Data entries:
****************************************
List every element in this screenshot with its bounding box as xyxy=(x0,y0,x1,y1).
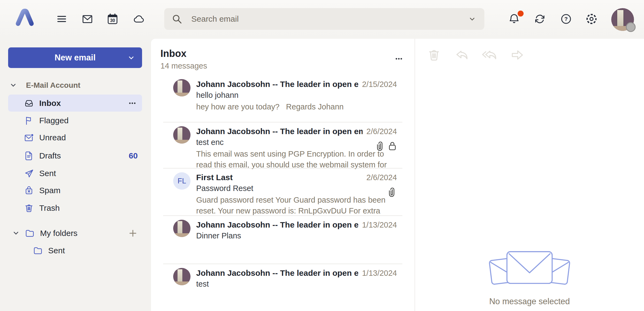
email-list-item[interactable]: Johann Jacobsohn -- The leader in open e… xyxy=(151,216,415,264)
flag-icon xyxy=(24,115,34,126)
list-title: Inbox xyxy=(160,48,186,59)
top-bar: 30 xyxy=(0,0,644,39)
settings-gear-icon[interactable] xyxy=(585,13,598,25)
email-sender: First Last xyxy=(196,173,363,182)
attachment-paperclip-icon xyxy=(376,141,385,151)
sync-icon[interactable] xyxy=(534,13,546,25)
encrypted-lock-icon xyxy=(388,141,397,151)
paper-plane-icon xyxy=(24,168,34,179)
email-subject: hello johann xyxy=(196,91,397,100)
message-list-pane: Inbox 14 messages Johann Jacobsohn -- Th… xyxy=(151,39,415,311)
email-subject: test enc xyxy=(196,138,397,147)
email-preview: This email was sent using PGP Encryption… xyxy=(196,148,397,171)
account-label: E-Mail Account xyxy=(26,81,80,90)
trash-icon xyxy=(24,203,34,213)
attachment-paperclip-icon xyxy=(388,187,397,197)
notification-badge xyxy=(518,11,524,17)
email-list-item[interactable]: FL First Last 2/6/2024 Password Reset Gu… xyxy=(151,169,415,216)
email-list-item[interactable]: Johann Jacobsohn -- The leader in open e… xyxy=(151,75,415,122)
reply-all-icon[interactable] xyxy=(482,47,497,63)
spam-icon xyxy=(24,185,34,196)
inbox-more-icon[interactable] xyxy=(127,98,138,109)
empty-state-text: No message selected xyxy=(489,297,570,306)
email-sender: Johann Jacobsohn -- The leader in open e… xyxy=(196,127,363,136)
sidebar: New email E-Mail Account Inbox xyxy=(0,39,151,311)
email-date: 2/6/2024 xyxy=(366,127,397,136)
drafts-count-badge: 60 xyxy=(129,151,138,160)
email-list-item[interactable]: Johann Jacobsohn -- The leader in open e… xyxy=(151,122,415,169)
menu-icon[interactable] xyxy=(55,13,68,25)
sidebar-item-flagged[interactable]: Flagged xyxy=(8,112,142,129)
email-sender: Johann Jacobsohn -- The leader in open e… xyxy=(196,80,358,89)
new-email-button[interactable]: New email xyxy=(8,47,142,68)
email-preview: hey how are you today? Regards Johann xyxy=(196,101,397,112)
mail-app: 30 xyxy=(0,0,644,311)
empty-state: No message selected xyxy=(415,247,644,306)
envelopes-illustration xyxy=(484,247,575,288)
app-logo-icon[interactable] xyxy=(14,7,35,28)
account-section-header[interactable]: E-Mail Account xyxy=(8,79,142,91)
new-email-label: New email xyxy=(55,53,96,63)
mail-app-icon[interactable] xyxy=(81,13,94,25)
sidebar-item-label: Spam xyxy=(39,186,142,195)
avatar-initials: FL xyxy=(173,172,190,190)
sidebar-item-sent[interactable]: Sent xyxy=(8,165,142,182)
sidebar-item-my-sent[interactable]: Sent xyxy=(8,242,142,259)
sender-avatar xyxy=(173,126,190,144)
email-sender: Johann Jacobsohn -- The leader in open e… xyxy=(196,268,358,278)
folder-icon xyxy=(32,245,43,256)
sidebar-item-label: Drafts xyxy=(39,151,129,160)
sidebar-item-trash[interactable]: Trash xyxy=(8,199,142,217)
sidebar-item-label: Unread xyxy=(39,133,142,142)
sender-avatar xyxy=(173,268,190,285)
calendar-icon[interactable]: 30 xyxy=(106,13,119,25)
new-email-chevron-down-icon[interactable] xyxy=(127,53,136,62)
search-input[interactable] xyxy=(191,14,468,24)
sidebar-item-label: Trash xyxy=(39,203,142,213)
search-icon xyxy=(171,13,183,25)
sidebar-item-label: Flagged xyxy=(39,116,142,125)
email-preview: Guard password reset Your Guard password… xyxy=(196,195,397,217)
search-bar xyxy=(164,8,484,30)
sender-avatar xyxy=(173,220,190,237)
reading-pane: No message selected xyxy=(415,39,644,311)
sidebar-item-label: Sent xyxy=(39,169,142,178)
svg-text:?: ? xyxy=(564,16,568,22)
account-avatar[interactable] xyxy=(611,8,634,31)
sidebar-item-drafts[interactable]: Drafts 60 xyxy=(8,147,142,164)
unread-mail-icon xyxy=(24,132,34,143)
presence-status-dot xyxy=(626,22,636,32)
calendar-day-number: 30 xyxy=(110,18,115,23)
inbox-tray-icon xyxy=(24,98,34,109)
add-folder-plus-icon[interactable] xyxy=(128,228,138,238)
email-sender: Johann Jacobsohn -- The leader in open e… xyxy=(196,220,358,229)
email-date: 1/13/2024 xyxy=(362,221,397,229)
my-folders-header[interactable]: My folders xyxy=(8,225,142,242)
chevron-down-icon[interactable] xyxy=(12,229,20,237)
email-subject: Dinner Plans xyxy=(196,231,397,240)
main-panel: Inbox 14 messages Johann Jacobsohn -- Th… xyxy=(151,39,644,311)
sidebar-item-label: Inbox xyxy=(39,99,127,108)
email-date: 2/6/2024 xyxy=(366,173,397,182)
my-folders-label: My folders xyxy=(40,229,128,238)
sender-avatar: FL xyxy=(173,172,190,190)
sidebar-item-inbox[interactable]: Inbox xyxy=(8,95,142,112)
sidebar-item-unread[interactable]: Unread xyxy=(8,129,142,146)
sidebar-item-label: Sent xyxy=(48,246,65,255)
reply-icon[interactable] xyxy=(454,47,469,63)
sender-avatar xyxy=(173,79,190,96)
message-count: 14 messages xyxy=(160,61,207,70)
forward-icon[interactable] xyxy=(510,47,525,63)
help-icon[interactable]: ? xyxy=(560,13,572,25)
email-list-item[interactable]: Johann Jacobsohn -- The leader in open e… xyxy=(151,264,415,311)
email-subject: Password Reset xyxy=(196,184,397,193)
search-options-chevron-down-icon[interactable] xyxy=(468,14,477,24)
sidebar-item-spam[interactable]: Spam xyxy=(8,182,142,199)
email-subject: test xyxy=(196,280,397,289)
chevron-down-icon[interactable] xyxy=(9,81,17,89)
delete-trash-icon[interactable] xyxy=(426,47,442,63)
list-more-icon[interactable] xyxy=(393,53,405,65)
folder-icon xyxy=(24,228,35,239)
email-date: 2/15/2024 xyxy=(362,80,397,89)
cloud-icon[interactable] xyxy=(133,13,145,25)
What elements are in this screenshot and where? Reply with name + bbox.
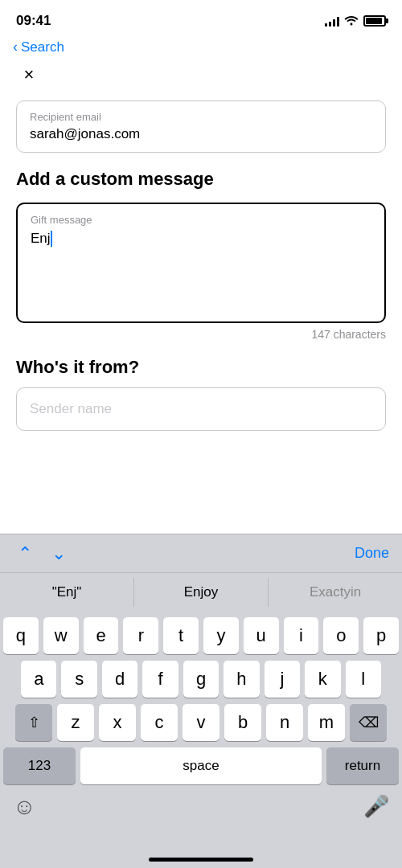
status-bar: 09:41 (0, 0, 402, 35)
key-f[interactable]: f (142, 661, 178, 698)
key-w[interactable]: w (43, 617, 79, 654)
key-y[interactable]: y (203, 617, 239, 654)
nav-bar: ‹ Search (0, 35, 402, 62)
keyboard-row-1: q w e r t y u i o p (3, 617, 399, 654)
keyboard-row-4: 123 space return (3, 747, 399, 784)
key-p[interactable]: p (363, 617, 399, 654)
recipient-email-field[interactable]: Recipient email sarah@jonas.com (16, 100, 386, 153)
toolbar-prev-button[interactable]: ⌃ (13, 540, 37, 567)
autocomplete-item-2[interactable]: Exactyin (269, 578, 402, 607)
gift-message-label: Gift message (31, 214, 371, 226)
sender-section: Who's it from? Sender name (16, 357, 386, 431)
key-o[interactable]: o (323, 617, 359, 654)
emoji-icon[interactable]: ☺ (13, 794, 36, 820)
key-h[interactable]: h (224, 661, 259, 698)
text-cursor (51, 231, 52, 247)
gift-message-content: Enj (31, 231, 371, 247)
close-button[interactable]: × (16, 62, 42, 88)
backspace-key[interactable]: ⌫ (350, 704, 387, 741)
shift-key[interactable]: ⇧ (15, 704, 52, 741)
keyboard-row-3: ⇧ z x c v b n m ⌫ (3, 704, 399, 741)
key-x[interactable]: x (99, 704, 136, 741)
bottom-bar (0, 858, 402, 862)
char-count: 147 characters (16, 328, 386, 341)
numbers-key[interactable]: 123 (3, 747, 76, 784)
custom-message-title: Add a custom message (16, 169, 386, 190)
key-g[interactable]: g (183, 661, 219, 698)
battery-icon (363, 15, 386, 27)
recipient-email-label: Recipient email (30, 111, 372, 123)
status-time: 09:41 (16, 13, 51, 29)
key-v[interactable]: v (183, 704, 219, 741)
key-t[interactable]: t (163, 617, 199, 654)
key-b[interactable]: b (224, 704, 261, 741)
toolbar-next-button[interactable]: ⌄ (47, 540, 71, 567)
sender-name-field[interactable]: Sender name (16, 387, 386, 431)
autocomplete-item-1[interactable]: Enjoy (134, 578, 269, 607)
key-z[interactable]: z (57, 704, 94, 741)
space-key[interactable]: space (80, 747, 322, 784)
key-n[interactable]: n (266, 704, 303, 741)
key-e[interactable]: e (84, 617, 119, 654)
gift-message-field[interactable]: Gift message Enj (16, 203, 386, 323)
signal-icon (325, 15, 339, 27)
toolbar-done-button[interactable]: Done (355, 545, 389, 562)
toolbar-navigation: ⌃ ⌄ (13, 540, 71, 567)
back-chevron-icon: ‹ (13, 39, 18, 55)
gift-message-text: Enj (31, 231, 51, 247)
key-a[interactable]: a (21, 661, 56, 698)
key-c[interactable]: c (141, 704, 178, 741)
sender-name-placeholder: Sender name (30, 401, 372, 417)
key-s[interactable]: s (61, 661, 96, 698)
back-button[interactable]: ‹ Search (13, 39, 64, 55)
autocomplete-bar: "Enj" Enjoy Exactyin (0, 572, 402, 611)
sender-section-title: Who's it from? (16, 357, 386, 378)
key-i[interactable]: i (284, 617, 319, 654)
content-area: × Recipient email sarah@jonas.com Add a … (0, 62, 402, 431)
keyboard-bottom-row: ☺ 🎤 (3, 791, 399, 820)
home-indicator (149, 858, 253, 862)
autocomplete-item-0[interactable]: "Enj" (0, 578, 134, 607)
key-d[interactable]: d (102, 661, 137, 698)
key-u[interactable]: u (244, 617, 279, 654)
keyboard-row-2: a s d f g h j k l (3, 661, 399, 698)
return-key[interactable]: return (326, 747, 399, 784)
wifi-icon (344, 14, 359, 28)
status-icons (325, 14, 386, 28)
key-k[interactable]: k (305, 661, 340, 698)
key-m[interactable]: m (308, 704, 345, 741)
mic-icon[interactable]: 🎤 (363, 794, 389, 820)
recipient-email-value: sarah@jonas.com (30, 126, 372, 142)
keyboard-toolbar: ⌃ ⌄ Done (0, 534, 402, 572)
back-label: Search (21, 39, 64, 55)
keyboard: q w e r t y u i o p a s d f g h j k l ⇧ … (0, 611, 402, 868)
key-l[interactable]: l (346, 661, 381, 698)
close-icon: × (24, 64, 35, 85)
key-r[interactable]: r (123, 617, 158, 654)
key-q[interactable]: q (3, 617, 39, 654)
key-j[interactable]: j (265, 661, 300, 698)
****************************************
--- Aim of the exercise ---
Return each line among the entries that holds the word "selected".

--- Answer ---
empty-state-text: No message selected xyxy=(489,297,570,306)
empty-state: No message selected xyxy=(415,247,644,306)
reading-pane: No message selected xyxy=(415,39,644,311)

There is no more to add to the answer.